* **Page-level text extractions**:

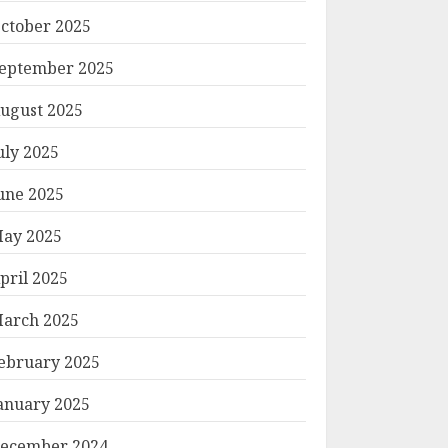
ctober 2025
eptember 2025
ugust 2025
uly 2025
une 2025
ay 2025
pril 2025
arch 2025
ebruary 2025
anuary 2025
ecember 2024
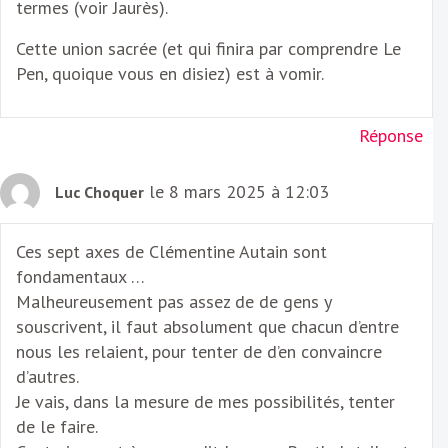
termes (voir Jaurès).
Cette union sacrée (et qui finira par comprendre Le
Pen, quoique vous en disiez) est à vomir.
Réponse
le 8 mars 2025 à 12:03
Luc Choquer
Ces sept axes de Clémentine Autain sont
fondamentaux …
Malheureusement pas assez de de gens y
souscrivent, il faut absolument que chacun d’entre
nous les relaient, pour tenter de d’en convaincre
d’autres.
Je vais, dans la mesure de mes possibilités, tenter
de le faire.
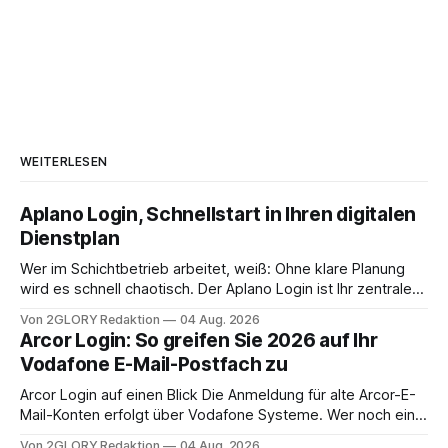
WEITERLESEN
Aplano Login, Schnellstart in Ihren digitalen
Dienstplan
Wer im Schichtbetrieb arbeitet, weiß: Ohne klare Planung
wird es schnell chaotisch. Der Aplano Login ist Ihr zentraler
Zugangspunkt, um dienstpläne, zeiterfassung,
Von 2GLORY Redaktion
04 Aug. 2026
abwesenheiten und die gesamte kommunikation rund um
Arcor Login: So greifen Sie 2026 auf Ihr
Ihr personal digital zu organisieren. In diesem Leitfaden
Vodafone E-Mail-Postfach zu
erfahren Sie alles, was Sie für einen reibungslosen Einstieg
brauchen, von der Registrierung
Arcor Login auf einen Blick Die Anmeldung für alte Arcor-E-
Mail-Konten erfolgt über Vodafone Systeme. Wer noch eine
e mail adresse mit der Endung @arcor.de oder @arcor.net
Von 2GLORY Redaktion
04 Aug. 2026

* **GOAL OF THE EXERCISE**:
Both the first line of the records above and the line containing "abwesenheiten und die" belong in the copy; please return them and every line between, exactly, minus the pictures.

* **SOLVED EXERCISE**:
ctober 2025
eptember 2025
ugust 2025
uly 2025
une 2025
ay 2025
pril 2025
arch 2025
ebruary 2025
anuary 2025
ecember 2024
termes (voir Jaurès).
Cette union sacrée (et qui finira par comprendre Le
Pen, quoique vous en disiez) est à vomir.
Réponse
le 8 mars 2025 à 12:03
Luc Choquer
Ces sept axes de Clémentine Autain sont
fondamentaux …
Malheureusement pas assez de de gens y
souscrivent, il faut absolument que chacun d’entre
nous les relaient, pour tenter de d’en convaincre
d’autres.
Je vais, dans la mesure de mes possibilités, tenter
de le faire.
WEITERLESEN
Aplano Login, Schnellstart in Ihren digitalen
Dienstplan
Wer im Schichtbetrieb arbeitet, weiß: Ohne klare Planung
wird es schnell chaotisch. Der Aplano Login ist Ihr zentraler
Zugangspunkt, um dienstpläne, zeiterfassung,
Von 2GLORY Redaktion
04 Aug. 2026
abwesenheiten und die gesamte kommunikation rund um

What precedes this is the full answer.